I discovered that this stops Gnome trash from being able to move any files to trash in directories on /mnt/files (Ubuntu 18.04). It will present a dialog saying the file cannot be put in the rubbish bin, and instead must be deleted immediately.

Testing with gio shows why:

gio trash /mnt/files/testfile
gio: file:///mnt/files/testfile: Unable to delete file /mnt/files/testfile across filesystem boundaries

Any ideas on how to fix?

@zyga-snapd, with all the recent changes for snap-confine and snap-update-ns, can you think of a path forward for this long-standing issue? It would be great if an admin could say something like “I have user directories in /home, /foo and /mnt/bar”. AppArmor supports this fine; we just need to not hardcode snap-confine. Thoughts?

1 Like

Any update on plans to resolve this?

I’ve been transitioning from Windows to Linux for years. I was really excited to learn about Snap. It sounds like a great solution to make programs more universally available. I installed it today so that I could try one of my favourite Windows editors on Linux; Notepad-plus-plus.

Imagine my disappointment when it didn’t work! Due to some issues with my motherboard not being able to boot from my big Samsung 1TB SSD, I’ve got a little bitty 128gb SSD where I installed Linux Mint. I use Dropbox to store/backup all my programs and media files. It’s huge and it wants to keep the local folder in my home folder. No space for that! no problem, I moved home to /mnt/SSD1TB/home/jgold.

It seems that snap needs the home directory to be in /home/jgold before it will work. This means that Snap doesn’t work for me at all. The solution according to this thread is to make sure your home directory is \home\jgold.

No can do!

I understand that this is a bug and it will be fixed. There are limited resources and you’re volunteers. (I appreciate all the time put into this by the way, It looks like a GREAT idea!). I’m hoping to move the priority to fix this up a little.

There are two reasons I think this should have a higher priority;

  1. Requiring the home directory to be in a specific place is very un-linuxy. It’s looks like someone missed something really basic. It makes Snap look bad.
  2. When someone runs into this issue, they’re basically unable to use Snap at all without making some difficult changes to their system. This is especially difficult for new users or old ignorant users such as myself.

To summarize: I really like the idea of Snap. I’d like to use it. I can’t without a whole lot of extra work that I really don’t want to do. Fixing this issue will make Snap work and look better.

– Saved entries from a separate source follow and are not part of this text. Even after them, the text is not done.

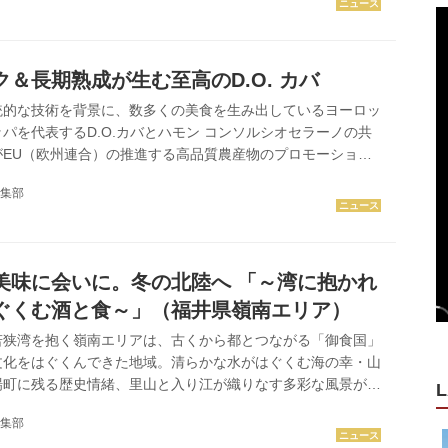
一部 ～日本ワインの現状と広がる課題～ 第一部のテーマは
現状」。司会を務めた「やまなし観光推進機構」理事長の仲田
と日本におけるワイン消費量の推移を解説した。 日本のワイ
＆長期熟成が生む至高のD.O. カバ
海外からの輸入...
統的な技術を背景に、数多くの美食を生み出しているヨーロッ
パを代表するD.O.カバとハモン コンソルシオセラーノの共
がEU（欧州連合）の推進する高品質農産物のプロモーショ
’s from Europe”の一環として日本市場で展開されている。なかでも
集部
界中で支持されている、最高品質のスパークリングワインだ。
む背景や新たな取り組みを紹介する。 伝統的な製法によって
品質なスパークリングワインとして、スペインで唯一原産地呼
いるＤ．Ｏ．カバ。その洗練された味わいは、地中海性気候に
美味に会いに。冬の北陸へ 「～湾に抱かれ
ぐくむ酒と食～」（福井県嶺南エリア）
若狭湾を抱く嶺南エリアは、古くから都とつながる「御食国」
文化をはぐくんできた地域。清らかな水がはぐくむ海の幸・山
場町に残る歴史情緒、里山と入り江が織りなす多彩な風景が魅
L
かな海沿いのドライブから、伝統工芸や食体験まで、奥深い旅
集部
三宅彦右衛門酒造」 三方五湖（みかたごこ）の一つ、 久々子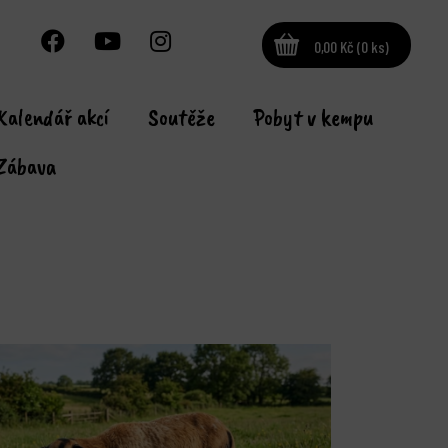
0,00 Kč (0 ks)
Kalendář akcí
Soutěže
Pobyt v kempu
Zábava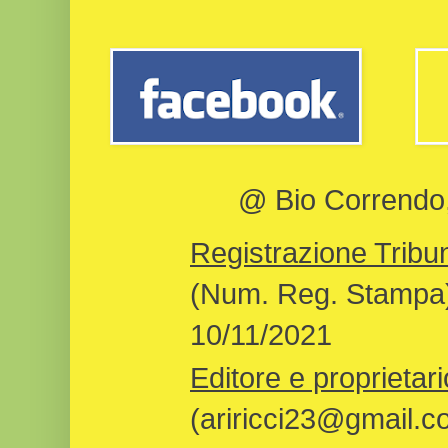
@ Bio Correndo, 
Registrazione Tribun
(Num. Reg. Stampa)
10/11/2021
Editore e proprietari
(ariricci23@gmail.c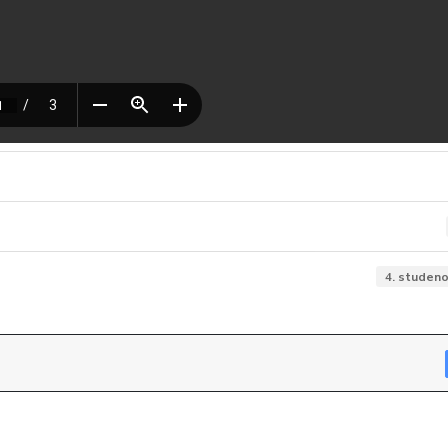
4. studen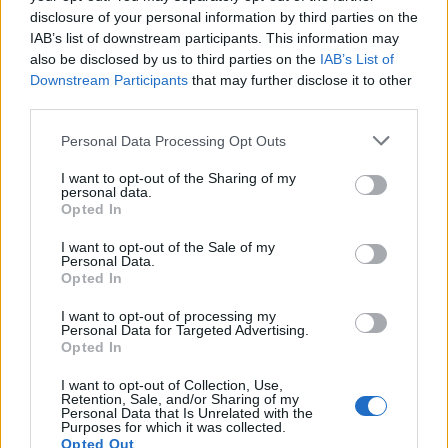
disclosure of your personal information by third parties on the
IAB’s list of downstream participants. This information may
also be disclosed by us to third parties on the
IAB’s List of
Downstream Participants
that may further disclose it to other
third parties.
Personal Data Processing Opt Outs
Γαλάτεια Δ' Κύκλος -
I want to opt-out of the Sharing of my
personal data.
Περιλήψεις...
Opted In
I want to opt-out of the Sale of my
Personal Data.
Opted In
I want to opt-out of processing my
Personal Data for Targeted Advertising.
Opted In
I want to opt-out of Collection, Use,
Retention, Sale, and/or Sharing of my
Personal Data that Is Unrelated with the
Purposes for which it was collected.
Opted Out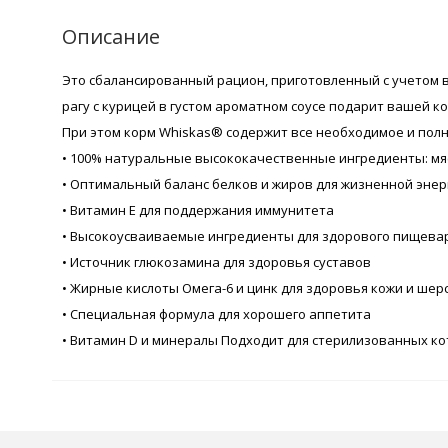
Описание
Это сбалансированный рацион, приготовленный с учетом в
рагу с курицей в густом ароматном соусе подарит вашей 
При этом корм Whiskas® содержит все необходимое и пол
• 100% натуральные высококачественные ингредиенты: мяс
• Оптимальный баланс белков и жиров для жизненной энер
• Витамин Е для поддержания иммунитета
• Высокоусваиваемые ингредиенты для здорового пищева
• Источник глюкозамина для здоровья суставов
• Жирные кислоты Омега-6 и цинк для здоровья кожи и шер
• Специальная формула для хорошего аппетита
• Витамин D и минералы Подходит для стерилизованных ко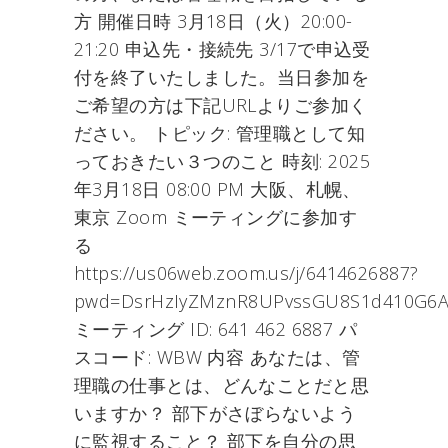
方 開催日時 3月18日（火）20:00-
21:20 申込先・接続先 3/17で申込受
付を終了いたしました。当日参加を
ご希望の方は下記URLよりご参加く
ださい。 トピック: 管理職として知
っておきたい３つのこと 時刻: 2025
年3月18日 08:00 PM 大阪、札幌、
東京 Zoom ミーティングに参加す
る
https://us06web.zoom.us/j/6414626887?
pwd=DsrHzIyZMznR8UPvssGU8S1d410G6A
ミーティング ID: 641 462 6887 パ
スコード: WBW 内容 あなたは、管
理職の仕事とは、どんなことだと思
いますか？ 部下がさぼらないよう
に監視すること？ 部下を自分の思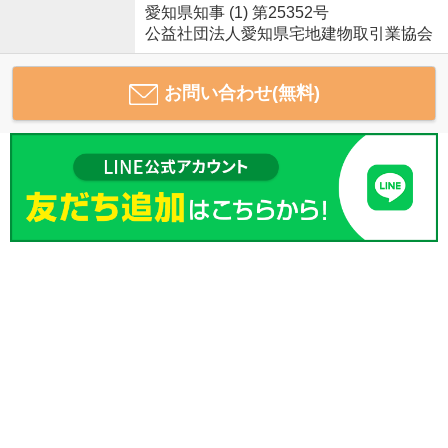
愛知県知事 (1) 第25352号
公益社団法人愛知県宅地建物取引業協会
お問い合わせ(無料)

Not with that attitude you can’t! :smiley:

Technically you likely can have /home/jgold just fine, and have it mounting some space on /mnt/SSD1TB but you chose to actually change the path to your home as well as the storage location? I appreciate that it is indeed still somewhat of an oversight / bug that we still rely on $HOME being /home/$USER but in your particular case it is actually possible to do what you’ve done and still comply with the requirements for snaps.

1 Like

You are correct. Or you guys could just fix it so that it works correctly so that new users don’t have to waste a bunch of time figuring out why it doesn’t work when everything else on their system works fine. I wonder which option would be better? :slight_smile:

Thank you for your reply.


Hello. I maintain I fairly large network of Linux machines here at University of Helsinki. I have here more than a thousand users, of whom have multiple different networks shared home directories, which are chosen on login time. Some times the home directory is a also a local home directory instead of a network share. It is really up to the users to decide and not to me. The solution so far has to be to make /home/luser a symlink to where the real home is and this has been fine since symlinks were invented (after all, this is the reason they were invented). And the users need to do their jobs and shouldn’t need to care about paltry problems like this. Now, there is now software which isn’t available on deb packages anymore (heroku) and the only way this is fixable by next week is that I package heroku myself. I need to get this done by this week, so tweaking a University wide system is out of the question. This shouldn’t be something on a wishlist, this is a major showstopper.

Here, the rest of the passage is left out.